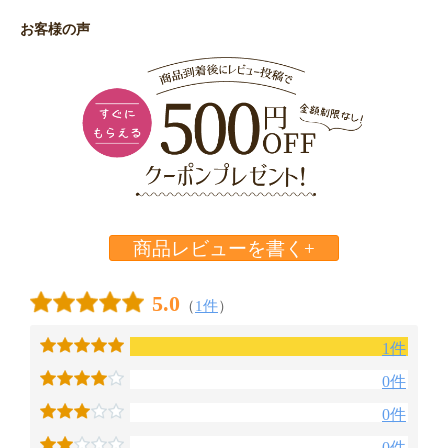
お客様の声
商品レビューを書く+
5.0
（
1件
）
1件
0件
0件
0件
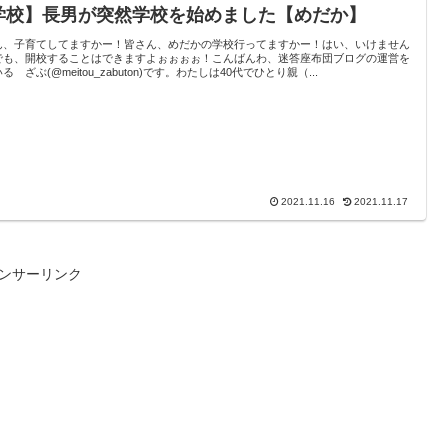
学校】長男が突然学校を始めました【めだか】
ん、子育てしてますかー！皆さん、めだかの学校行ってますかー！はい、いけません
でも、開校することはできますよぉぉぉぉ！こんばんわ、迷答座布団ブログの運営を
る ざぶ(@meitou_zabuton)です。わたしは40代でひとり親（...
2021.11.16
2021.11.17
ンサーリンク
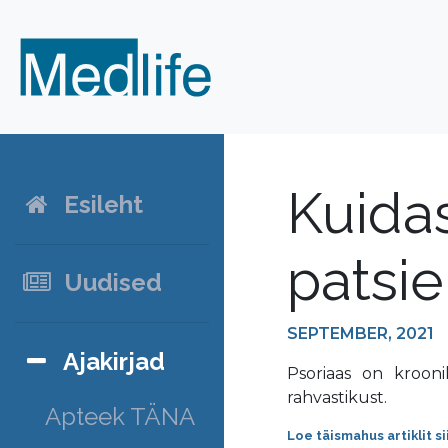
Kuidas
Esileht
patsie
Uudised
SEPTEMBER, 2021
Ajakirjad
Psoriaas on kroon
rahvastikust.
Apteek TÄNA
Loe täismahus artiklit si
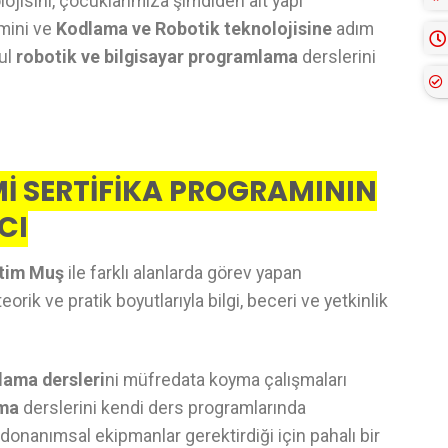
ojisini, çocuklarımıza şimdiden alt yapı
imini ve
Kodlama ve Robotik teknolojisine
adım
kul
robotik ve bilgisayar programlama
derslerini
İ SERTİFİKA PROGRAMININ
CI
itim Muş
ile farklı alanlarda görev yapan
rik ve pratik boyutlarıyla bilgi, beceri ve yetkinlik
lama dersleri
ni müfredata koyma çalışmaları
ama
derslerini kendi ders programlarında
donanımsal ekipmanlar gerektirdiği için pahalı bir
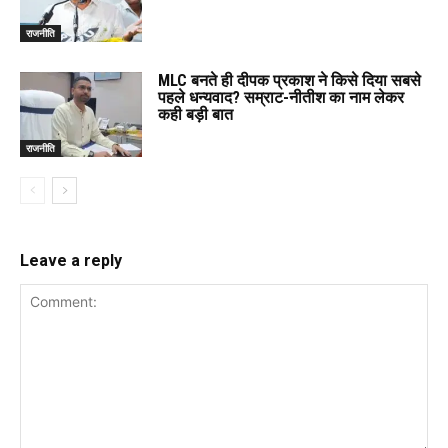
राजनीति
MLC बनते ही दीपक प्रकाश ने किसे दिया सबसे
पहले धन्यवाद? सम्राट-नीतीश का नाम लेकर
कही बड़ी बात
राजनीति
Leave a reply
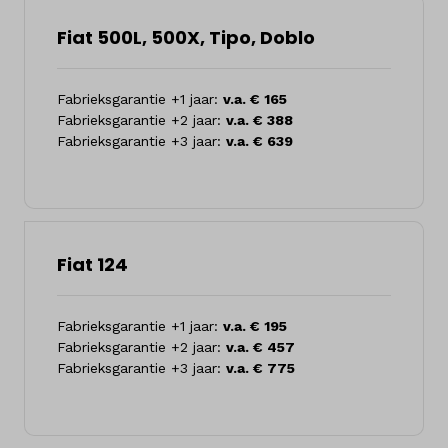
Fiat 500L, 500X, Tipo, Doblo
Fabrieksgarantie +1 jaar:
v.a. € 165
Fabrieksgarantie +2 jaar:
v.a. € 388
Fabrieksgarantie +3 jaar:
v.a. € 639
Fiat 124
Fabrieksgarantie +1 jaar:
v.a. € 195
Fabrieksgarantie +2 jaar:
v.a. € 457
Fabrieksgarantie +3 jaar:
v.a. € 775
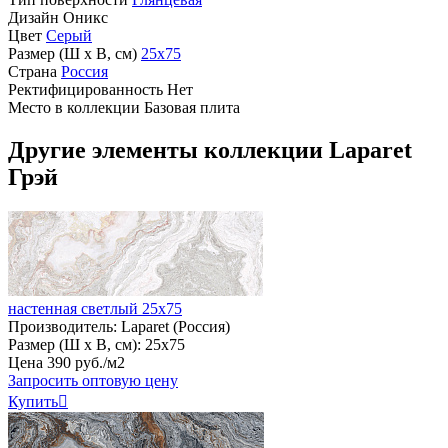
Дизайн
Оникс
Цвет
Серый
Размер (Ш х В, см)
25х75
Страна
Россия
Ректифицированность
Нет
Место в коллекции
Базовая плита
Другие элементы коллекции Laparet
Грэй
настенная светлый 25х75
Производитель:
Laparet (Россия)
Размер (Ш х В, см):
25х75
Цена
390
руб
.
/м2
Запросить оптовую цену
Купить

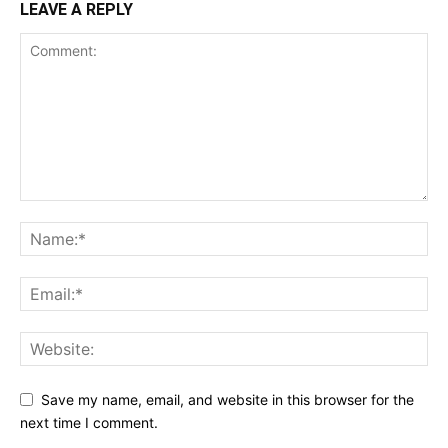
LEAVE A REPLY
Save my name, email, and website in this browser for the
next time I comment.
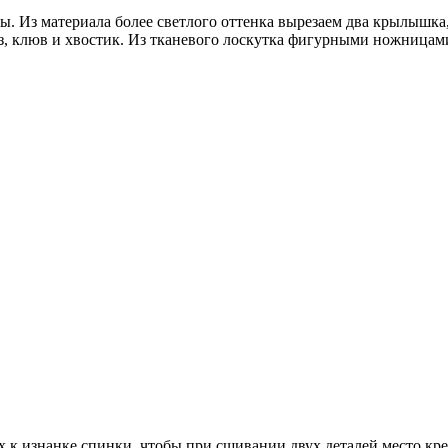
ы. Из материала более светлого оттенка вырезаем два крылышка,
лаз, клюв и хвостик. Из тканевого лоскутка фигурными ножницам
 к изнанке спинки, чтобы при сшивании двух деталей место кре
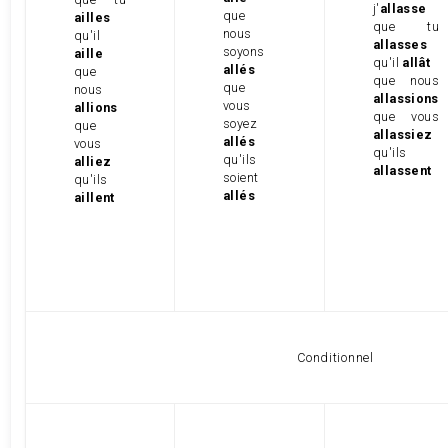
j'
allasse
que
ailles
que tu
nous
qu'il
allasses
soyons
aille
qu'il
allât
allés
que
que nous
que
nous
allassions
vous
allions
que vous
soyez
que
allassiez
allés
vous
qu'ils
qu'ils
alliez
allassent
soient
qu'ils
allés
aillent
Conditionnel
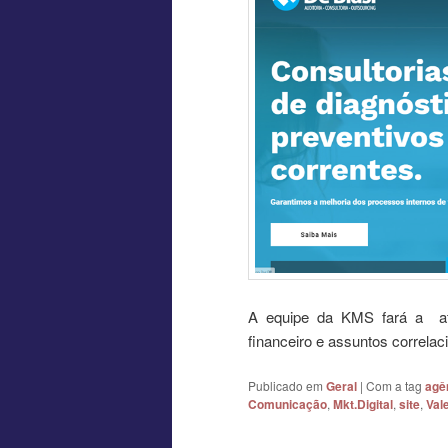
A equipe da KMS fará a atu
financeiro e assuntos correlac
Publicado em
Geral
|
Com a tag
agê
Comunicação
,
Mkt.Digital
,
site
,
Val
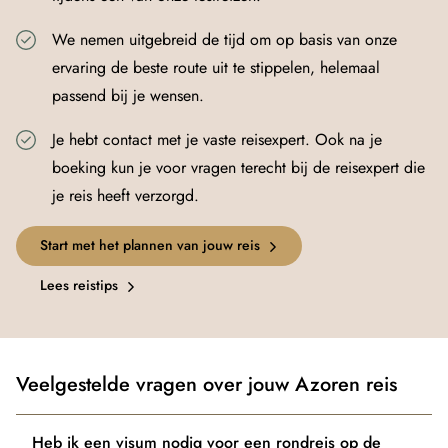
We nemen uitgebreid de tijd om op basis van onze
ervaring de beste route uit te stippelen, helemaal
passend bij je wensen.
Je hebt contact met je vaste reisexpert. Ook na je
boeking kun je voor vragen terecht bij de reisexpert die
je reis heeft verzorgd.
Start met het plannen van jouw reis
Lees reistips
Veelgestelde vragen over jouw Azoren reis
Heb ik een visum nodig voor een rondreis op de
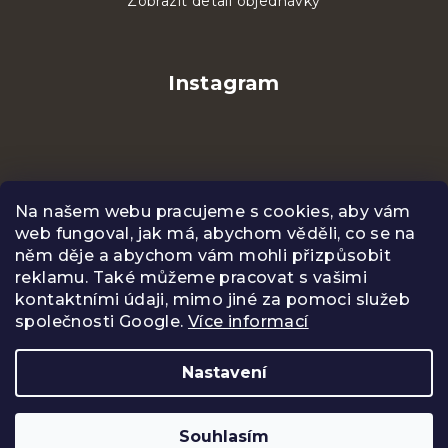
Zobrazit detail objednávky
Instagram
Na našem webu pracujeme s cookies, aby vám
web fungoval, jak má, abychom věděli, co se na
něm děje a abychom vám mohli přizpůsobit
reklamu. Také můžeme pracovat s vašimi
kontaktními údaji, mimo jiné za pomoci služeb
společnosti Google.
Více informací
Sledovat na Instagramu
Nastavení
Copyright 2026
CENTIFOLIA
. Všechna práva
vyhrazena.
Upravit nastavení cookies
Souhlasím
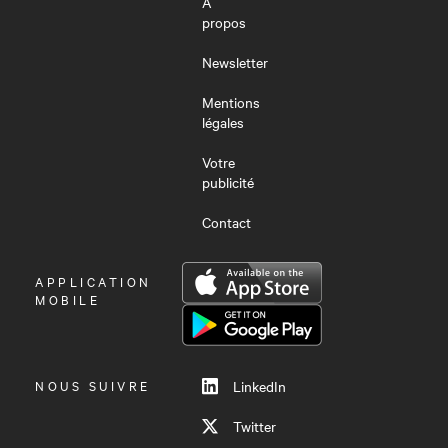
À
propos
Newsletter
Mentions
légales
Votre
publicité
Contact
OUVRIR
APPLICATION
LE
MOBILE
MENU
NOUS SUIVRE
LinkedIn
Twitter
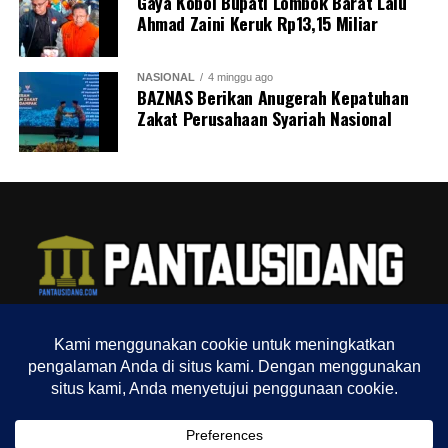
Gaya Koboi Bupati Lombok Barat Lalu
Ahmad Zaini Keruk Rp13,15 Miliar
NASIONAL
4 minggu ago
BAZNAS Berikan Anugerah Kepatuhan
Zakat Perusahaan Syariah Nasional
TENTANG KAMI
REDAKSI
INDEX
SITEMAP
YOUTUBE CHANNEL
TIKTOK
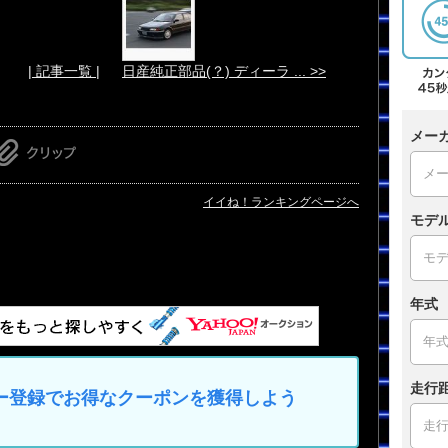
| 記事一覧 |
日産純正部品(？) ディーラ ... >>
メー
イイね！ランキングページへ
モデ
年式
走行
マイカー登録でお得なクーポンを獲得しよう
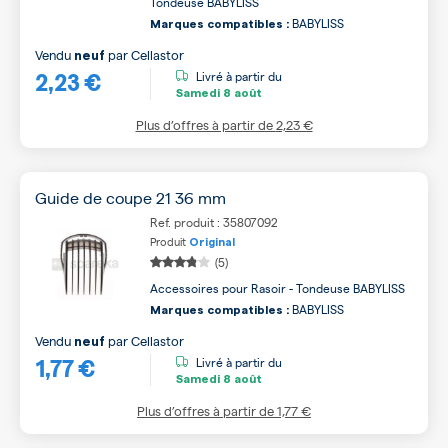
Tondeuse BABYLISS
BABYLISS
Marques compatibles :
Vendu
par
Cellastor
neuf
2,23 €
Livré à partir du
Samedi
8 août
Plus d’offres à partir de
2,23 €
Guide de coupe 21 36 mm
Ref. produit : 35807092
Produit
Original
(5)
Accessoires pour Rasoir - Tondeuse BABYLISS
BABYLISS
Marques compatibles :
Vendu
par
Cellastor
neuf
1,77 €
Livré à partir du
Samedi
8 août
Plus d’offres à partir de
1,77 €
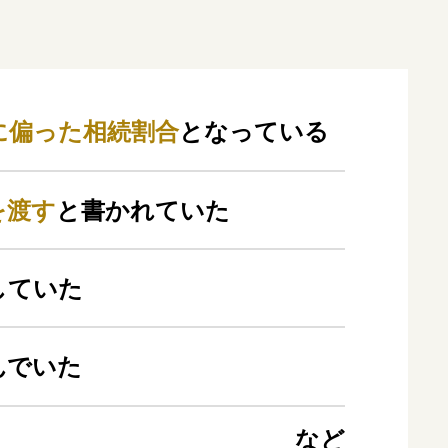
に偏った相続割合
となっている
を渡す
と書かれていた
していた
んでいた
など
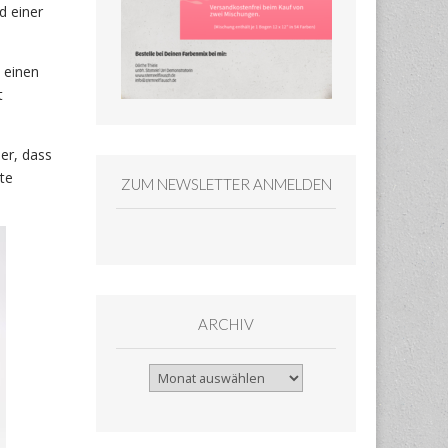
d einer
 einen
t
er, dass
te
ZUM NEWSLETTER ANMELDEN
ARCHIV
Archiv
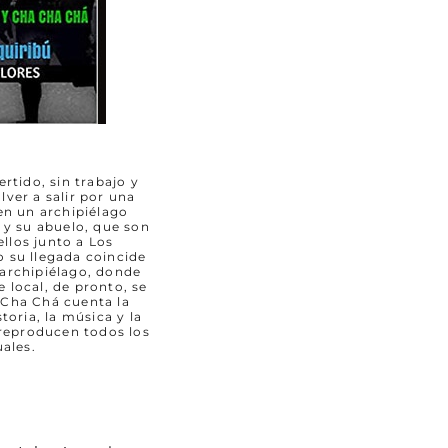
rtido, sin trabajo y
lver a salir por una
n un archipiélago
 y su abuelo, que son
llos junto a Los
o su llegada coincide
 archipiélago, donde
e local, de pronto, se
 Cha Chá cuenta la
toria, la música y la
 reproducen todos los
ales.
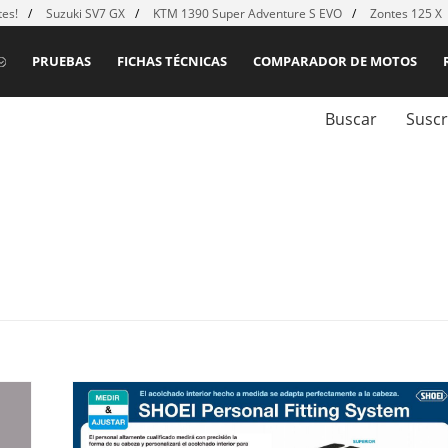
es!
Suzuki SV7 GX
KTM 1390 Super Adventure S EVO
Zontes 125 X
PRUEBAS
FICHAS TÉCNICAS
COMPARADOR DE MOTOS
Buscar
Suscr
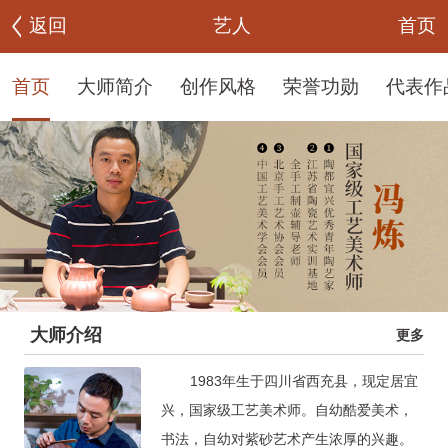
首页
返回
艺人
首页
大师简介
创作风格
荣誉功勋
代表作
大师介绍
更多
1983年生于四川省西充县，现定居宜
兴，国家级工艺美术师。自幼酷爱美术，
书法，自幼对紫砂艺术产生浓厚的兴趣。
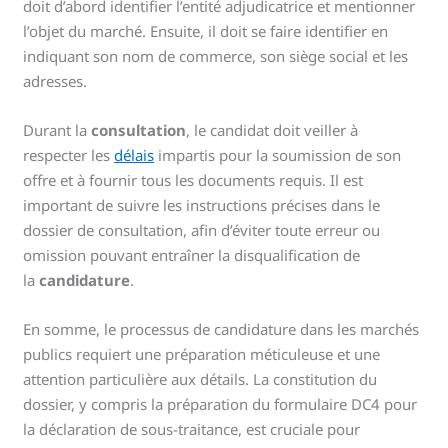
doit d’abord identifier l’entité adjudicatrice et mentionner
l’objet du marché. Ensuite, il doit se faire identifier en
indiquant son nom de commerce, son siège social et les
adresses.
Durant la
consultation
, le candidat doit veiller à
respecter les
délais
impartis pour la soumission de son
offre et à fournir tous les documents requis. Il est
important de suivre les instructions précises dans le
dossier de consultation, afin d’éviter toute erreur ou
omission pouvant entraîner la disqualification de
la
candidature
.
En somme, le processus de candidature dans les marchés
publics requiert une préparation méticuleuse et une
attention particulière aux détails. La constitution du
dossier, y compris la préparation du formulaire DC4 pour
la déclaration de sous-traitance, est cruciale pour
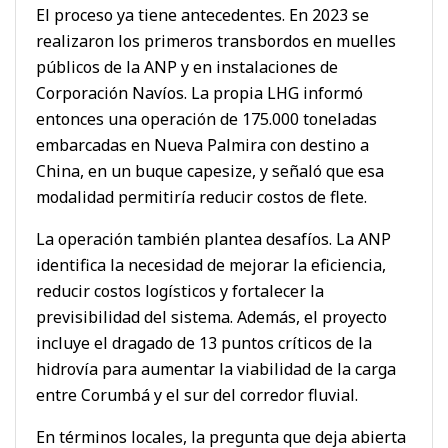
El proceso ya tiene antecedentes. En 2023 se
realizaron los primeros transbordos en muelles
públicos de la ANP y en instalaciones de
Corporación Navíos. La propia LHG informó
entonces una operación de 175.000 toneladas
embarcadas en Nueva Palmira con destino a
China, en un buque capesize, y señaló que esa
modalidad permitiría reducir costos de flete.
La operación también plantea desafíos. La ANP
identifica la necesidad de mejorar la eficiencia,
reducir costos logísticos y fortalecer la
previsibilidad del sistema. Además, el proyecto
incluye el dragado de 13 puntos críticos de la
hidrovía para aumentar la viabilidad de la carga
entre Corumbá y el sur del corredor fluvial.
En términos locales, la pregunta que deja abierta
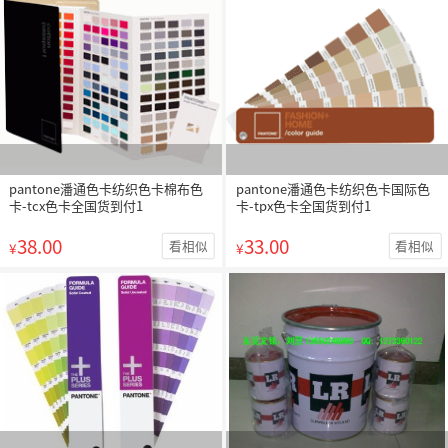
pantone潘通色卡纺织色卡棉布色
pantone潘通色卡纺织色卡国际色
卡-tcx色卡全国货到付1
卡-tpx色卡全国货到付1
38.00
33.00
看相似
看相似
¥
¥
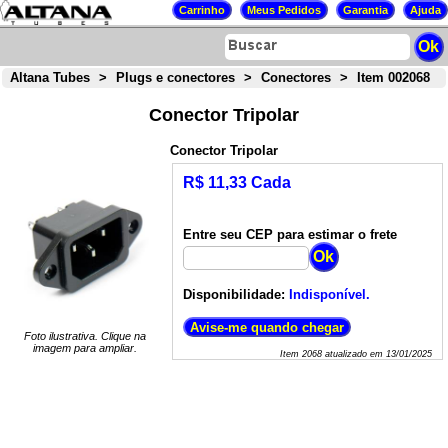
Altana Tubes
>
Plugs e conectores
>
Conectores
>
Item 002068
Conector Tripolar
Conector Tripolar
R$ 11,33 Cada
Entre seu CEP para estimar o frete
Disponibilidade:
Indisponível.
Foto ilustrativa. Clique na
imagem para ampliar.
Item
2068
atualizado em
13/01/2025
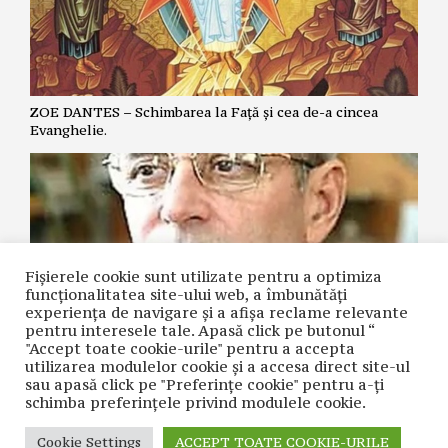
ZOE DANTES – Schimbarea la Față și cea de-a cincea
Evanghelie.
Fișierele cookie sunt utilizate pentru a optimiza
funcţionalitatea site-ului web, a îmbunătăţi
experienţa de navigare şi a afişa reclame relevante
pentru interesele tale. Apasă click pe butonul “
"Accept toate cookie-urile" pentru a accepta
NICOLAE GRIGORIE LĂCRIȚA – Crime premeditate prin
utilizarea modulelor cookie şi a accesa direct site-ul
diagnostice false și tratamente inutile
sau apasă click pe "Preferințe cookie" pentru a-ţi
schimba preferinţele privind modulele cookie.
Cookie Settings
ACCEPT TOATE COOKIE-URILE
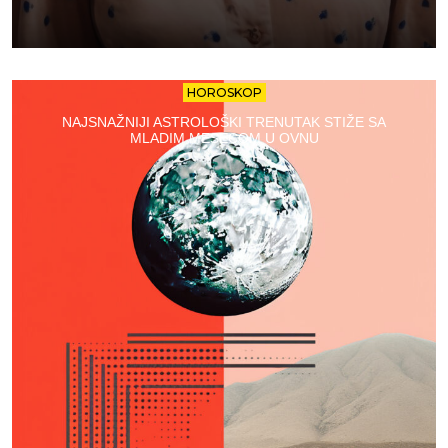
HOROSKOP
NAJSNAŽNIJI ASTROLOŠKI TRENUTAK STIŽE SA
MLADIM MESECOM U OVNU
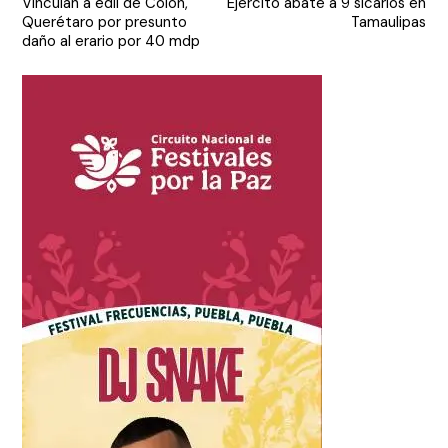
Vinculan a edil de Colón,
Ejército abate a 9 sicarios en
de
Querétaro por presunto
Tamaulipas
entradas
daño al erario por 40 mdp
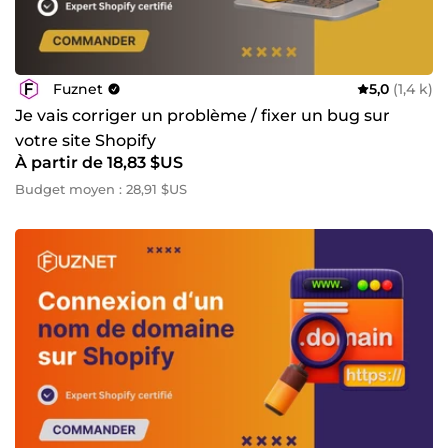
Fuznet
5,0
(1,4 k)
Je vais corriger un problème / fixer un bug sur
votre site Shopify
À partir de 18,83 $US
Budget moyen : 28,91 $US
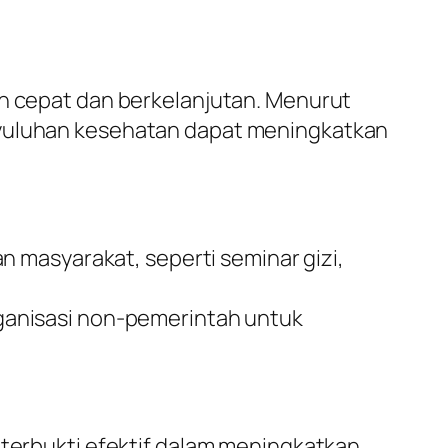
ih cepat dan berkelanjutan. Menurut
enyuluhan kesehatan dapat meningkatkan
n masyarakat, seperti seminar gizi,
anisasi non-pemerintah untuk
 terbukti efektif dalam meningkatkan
◆ ◆ ◆
• **Goal of the exercise**:
If the word "doit" appears in a line above, copy that line.

• **Exercise answer**:
doit d’abord identifier l’entité adjudicatrice et mentionner
l’objet du marché. Ensuite, il doit se faire identifier en
, le candidat doit veiller à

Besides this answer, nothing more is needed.